According to Osterloh, the Pixel 6 hardware and software combination improves the smartphone’s ability to understand what people say, paving the way for a future of “ambient computing.” The phrase refers to having conversational access to the internet or computing power at any time, as depicted in the 2013 science fiction romance film “Her.”
“It’s basically the idea that you should be able to interact naturally with computers all around you,” Osterloh explained. “For the foreseeable future, we see the mobile phone as the focal point.”
A demonstration showed that the smarter chip was also put to work improving photo and video capabilities, a nod to hot trends in sharing images and short-form snippets online. An array of photography sensors are housed in a band on the back of the smartphone, with the Pixel 6 having a 6.4-inch edge-to-edge screen and the Pro model having a slightly larger screen.
Google’s switch to Tensor comes at a time when the world is dealing with a global chip shortage that is impeding the production of products ranging from automobiles to computers. “It’s fortunate in some ways in that we kind of control our own destiny,” Osterloh said of the chip crunch. “We believe we can get through it and see it improving by the end of the year.”

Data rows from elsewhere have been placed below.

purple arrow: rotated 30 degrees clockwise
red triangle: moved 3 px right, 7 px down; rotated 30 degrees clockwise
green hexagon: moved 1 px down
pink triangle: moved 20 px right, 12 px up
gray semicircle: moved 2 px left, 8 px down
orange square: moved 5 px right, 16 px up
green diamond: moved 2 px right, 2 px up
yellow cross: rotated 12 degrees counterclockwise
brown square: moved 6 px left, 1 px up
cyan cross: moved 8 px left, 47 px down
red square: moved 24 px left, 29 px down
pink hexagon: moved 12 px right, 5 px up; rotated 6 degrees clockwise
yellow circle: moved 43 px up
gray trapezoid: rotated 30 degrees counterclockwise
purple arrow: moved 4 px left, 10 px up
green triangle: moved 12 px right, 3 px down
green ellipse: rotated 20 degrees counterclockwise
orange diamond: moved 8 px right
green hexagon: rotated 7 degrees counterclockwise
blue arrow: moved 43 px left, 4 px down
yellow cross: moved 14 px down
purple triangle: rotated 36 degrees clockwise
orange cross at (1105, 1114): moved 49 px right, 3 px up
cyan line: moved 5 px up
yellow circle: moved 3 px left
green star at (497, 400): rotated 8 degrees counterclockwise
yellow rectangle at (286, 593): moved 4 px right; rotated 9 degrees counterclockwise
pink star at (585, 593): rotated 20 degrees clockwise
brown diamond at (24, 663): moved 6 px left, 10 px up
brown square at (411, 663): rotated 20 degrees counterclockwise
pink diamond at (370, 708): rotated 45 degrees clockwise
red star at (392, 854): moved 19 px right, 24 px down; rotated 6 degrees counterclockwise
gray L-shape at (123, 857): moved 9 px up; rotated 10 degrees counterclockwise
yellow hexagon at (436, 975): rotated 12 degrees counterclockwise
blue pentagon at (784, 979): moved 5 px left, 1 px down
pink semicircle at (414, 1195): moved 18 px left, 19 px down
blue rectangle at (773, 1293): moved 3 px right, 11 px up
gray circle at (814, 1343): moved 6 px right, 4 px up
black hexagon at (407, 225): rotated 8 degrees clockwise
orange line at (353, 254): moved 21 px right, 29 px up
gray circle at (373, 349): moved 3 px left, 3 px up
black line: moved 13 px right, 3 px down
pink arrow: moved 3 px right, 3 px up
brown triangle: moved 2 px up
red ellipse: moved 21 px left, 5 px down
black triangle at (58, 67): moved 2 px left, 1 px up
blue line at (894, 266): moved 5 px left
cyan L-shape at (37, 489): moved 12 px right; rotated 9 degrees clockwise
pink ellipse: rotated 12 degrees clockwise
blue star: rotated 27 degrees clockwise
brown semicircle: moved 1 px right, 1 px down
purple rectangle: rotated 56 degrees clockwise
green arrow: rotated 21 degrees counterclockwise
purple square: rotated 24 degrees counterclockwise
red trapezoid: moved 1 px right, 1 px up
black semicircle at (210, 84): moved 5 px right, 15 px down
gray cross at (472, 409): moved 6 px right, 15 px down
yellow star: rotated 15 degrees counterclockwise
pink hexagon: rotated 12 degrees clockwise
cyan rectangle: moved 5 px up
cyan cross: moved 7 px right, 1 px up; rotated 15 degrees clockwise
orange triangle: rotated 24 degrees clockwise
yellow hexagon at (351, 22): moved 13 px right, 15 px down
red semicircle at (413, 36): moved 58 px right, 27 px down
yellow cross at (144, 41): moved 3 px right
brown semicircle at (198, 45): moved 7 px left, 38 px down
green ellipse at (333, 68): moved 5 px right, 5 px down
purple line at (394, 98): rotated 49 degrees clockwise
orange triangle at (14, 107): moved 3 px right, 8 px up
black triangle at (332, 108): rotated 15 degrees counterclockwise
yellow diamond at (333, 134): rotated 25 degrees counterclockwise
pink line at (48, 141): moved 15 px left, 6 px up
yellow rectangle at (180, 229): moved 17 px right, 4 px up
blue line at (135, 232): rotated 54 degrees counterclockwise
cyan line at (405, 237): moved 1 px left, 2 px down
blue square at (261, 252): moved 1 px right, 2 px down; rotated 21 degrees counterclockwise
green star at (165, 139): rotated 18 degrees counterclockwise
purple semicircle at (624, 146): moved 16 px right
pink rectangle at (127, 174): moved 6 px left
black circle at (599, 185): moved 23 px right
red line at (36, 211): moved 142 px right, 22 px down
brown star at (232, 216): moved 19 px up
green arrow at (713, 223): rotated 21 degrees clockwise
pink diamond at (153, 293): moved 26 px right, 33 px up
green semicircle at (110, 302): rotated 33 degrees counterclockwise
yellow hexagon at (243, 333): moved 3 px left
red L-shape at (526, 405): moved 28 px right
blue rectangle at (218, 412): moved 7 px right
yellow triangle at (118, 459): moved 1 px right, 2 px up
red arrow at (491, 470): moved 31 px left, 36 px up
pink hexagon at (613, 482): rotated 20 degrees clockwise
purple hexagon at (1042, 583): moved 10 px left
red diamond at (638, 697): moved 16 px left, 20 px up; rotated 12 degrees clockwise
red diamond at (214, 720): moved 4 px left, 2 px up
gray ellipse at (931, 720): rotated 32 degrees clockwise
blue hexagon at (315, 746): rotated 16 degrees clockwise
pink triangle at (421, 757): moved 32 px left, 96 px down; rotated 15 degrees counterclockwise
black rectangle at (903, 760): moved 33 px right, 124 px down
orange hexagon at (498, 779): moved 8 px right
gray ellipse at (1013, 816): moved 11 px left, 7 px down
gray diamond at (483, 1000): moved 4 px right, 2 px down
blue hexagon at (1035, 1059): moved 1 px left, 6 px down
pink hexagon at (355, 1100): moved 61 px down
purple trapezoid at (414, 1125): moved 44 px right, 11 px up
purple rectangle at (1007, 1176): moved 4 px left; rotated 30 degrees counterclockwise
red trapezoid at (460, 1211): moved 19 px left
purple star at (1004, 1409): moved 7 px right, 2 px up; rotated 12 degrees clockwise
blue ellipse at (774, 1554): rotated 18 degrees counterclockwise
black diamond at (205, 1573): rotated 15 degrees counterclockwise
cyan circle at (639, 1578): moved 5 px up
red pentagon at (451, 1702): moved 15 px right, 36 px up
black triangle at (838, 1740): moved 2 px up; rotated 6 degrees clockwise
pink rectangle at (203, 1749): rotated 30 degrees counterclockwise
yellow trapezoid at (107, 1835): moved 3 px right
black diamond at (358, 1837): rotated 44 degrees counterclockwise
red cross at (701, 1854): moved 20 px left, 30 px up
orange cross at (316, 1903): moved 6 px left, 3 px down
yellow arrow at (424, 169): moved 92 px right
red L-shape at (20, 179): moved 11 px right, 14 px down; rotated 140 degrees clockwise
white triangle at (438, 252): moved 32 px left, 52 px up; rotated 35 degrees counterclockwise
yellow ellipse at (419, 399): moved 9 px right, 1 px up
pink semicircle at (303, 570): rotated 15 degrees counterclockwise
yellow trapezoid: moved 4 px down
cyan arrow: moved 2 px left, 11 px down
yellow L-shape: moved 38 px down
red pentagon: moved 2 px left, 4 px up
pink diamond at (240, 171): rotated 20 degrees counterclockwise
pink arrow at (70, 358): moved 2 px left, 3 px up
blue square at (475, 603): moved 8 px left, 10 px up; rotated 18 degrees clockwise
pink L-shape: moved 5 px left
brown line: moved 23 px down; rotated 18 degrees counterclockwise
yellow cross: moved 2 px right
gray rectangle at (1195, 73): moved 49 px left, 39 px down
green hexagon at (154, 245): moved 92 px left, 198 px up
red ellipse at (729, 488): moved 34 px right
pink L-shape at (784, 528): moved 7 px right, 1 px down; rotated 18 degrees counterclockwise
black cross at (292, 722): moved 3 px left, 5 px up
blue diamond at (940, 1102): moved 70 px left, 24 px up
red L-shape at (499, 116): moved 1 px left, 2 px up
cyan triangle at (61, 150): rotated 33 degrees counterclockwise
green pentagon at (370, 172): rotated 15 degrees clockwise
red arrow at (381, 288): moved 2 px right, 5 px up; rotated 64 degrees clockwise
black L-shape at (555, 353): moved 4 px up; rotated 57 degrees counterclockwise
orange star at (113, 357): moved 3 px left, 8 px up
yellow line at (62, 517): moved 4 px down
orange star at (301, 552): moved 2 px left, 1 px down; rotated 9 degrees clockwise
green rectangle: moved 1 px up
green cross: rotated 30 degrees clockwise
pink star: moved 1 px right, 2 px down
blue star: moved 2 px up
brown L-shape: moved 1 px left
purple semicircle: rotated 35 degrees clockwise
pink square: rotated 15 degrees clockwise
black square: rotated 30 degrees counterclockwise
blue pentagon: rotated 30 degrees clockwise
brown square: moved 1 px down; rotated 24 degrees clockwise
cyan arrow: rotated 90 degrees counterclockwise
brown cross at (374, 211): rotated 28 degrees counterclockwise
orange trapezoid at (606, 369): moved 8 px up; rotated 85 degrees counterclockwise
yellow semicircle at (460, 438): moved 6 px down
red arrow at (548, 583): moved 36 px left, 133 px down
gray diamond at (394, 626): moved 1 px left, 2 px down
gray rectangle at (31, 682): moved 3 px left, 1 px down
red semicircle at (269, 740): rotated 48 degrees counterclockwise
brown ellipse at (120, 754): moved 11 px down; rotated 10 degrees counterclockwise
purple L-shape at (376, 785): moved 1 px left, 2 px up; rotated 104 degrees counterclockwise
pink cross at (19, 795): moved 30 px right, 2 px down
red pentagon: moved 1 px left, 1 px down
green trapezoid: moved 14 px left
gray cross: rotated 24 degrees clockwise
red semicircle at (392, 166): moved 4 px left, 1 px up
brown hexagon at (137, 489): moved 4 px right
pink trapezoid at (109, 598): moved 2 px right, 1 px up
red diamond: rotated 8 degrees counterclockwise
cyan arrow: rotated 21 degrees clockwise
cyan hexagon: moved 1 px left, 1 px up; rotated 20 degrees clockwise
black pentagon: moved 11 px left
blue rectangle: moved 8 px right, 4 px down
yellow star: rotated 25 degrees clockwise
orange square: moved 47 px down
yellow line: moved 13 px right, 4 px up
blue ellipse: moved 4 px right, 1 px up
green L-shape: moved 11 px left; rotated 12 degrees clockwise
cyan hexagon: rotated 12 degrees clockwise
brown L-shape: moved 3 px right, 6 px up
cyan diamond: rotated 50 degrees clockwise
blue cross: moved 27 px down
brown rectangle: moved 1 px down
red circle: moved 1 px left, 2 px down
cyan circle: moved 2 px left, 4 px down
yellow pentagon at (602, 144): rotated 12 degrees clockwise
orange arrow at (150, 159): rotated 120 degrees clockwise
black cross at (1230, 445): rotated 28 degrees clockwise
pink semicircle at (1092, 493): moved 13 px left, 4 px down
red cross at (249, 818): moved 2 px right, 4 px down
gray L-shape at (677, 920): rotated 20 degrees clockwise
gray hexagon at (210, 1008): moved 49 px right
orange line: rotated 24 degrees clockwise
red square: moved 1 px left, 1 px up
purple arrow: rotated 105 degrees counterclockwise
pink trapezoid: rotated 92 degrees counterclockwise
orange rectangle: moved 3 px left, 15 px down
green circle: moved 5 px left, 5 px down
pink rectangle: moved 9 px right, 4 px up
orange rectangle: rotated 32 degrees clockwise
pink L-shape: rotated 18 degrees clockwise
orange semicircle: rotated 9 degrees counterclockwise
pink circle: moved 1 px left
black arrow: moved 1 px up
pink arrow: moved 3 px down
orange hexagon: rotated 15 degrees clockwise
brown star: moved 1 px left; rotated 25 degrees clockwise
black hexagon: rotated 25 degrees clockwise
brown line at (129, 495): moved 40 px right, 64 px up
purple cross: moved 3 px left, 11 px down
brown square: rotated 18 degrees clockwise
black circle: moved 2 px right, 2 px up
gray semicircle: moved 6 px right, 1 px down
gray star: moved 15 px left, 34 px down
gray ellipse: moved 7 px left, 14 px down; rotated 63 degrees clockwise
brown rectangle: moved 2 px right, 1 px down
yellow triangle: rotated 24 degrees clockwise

The Pixel 6 release date and price have not been revealed. Although Google hasn’t revealed all of the Tensor SoC’s specifications yet, the custom chip is heavily reliant on artificial intelligence (AI) and machine learning. It incorporates a mobile TPU for AI-powered operations as well as a new Titan M2 security chip. Aside from that, we don’t know much about CPU, GPU, or other important metrics. We also don’t know who helped Google design the custom chip or if TSMC is involved in the processor’s production.
Google wants to control the primary technologies in a phone with the Pixel 6 and Pixel 6 Pro — silicon, hardware, software, cameras, and battery. The processor, or brain, of a smartphone, is critical to its performance and battery life. Google’s Pixel phones have been plagued by slow performance and poor battery life over time. Control over the silicon means Google has complete control over how its smartphones are designed, a strategy similar to Apple’s.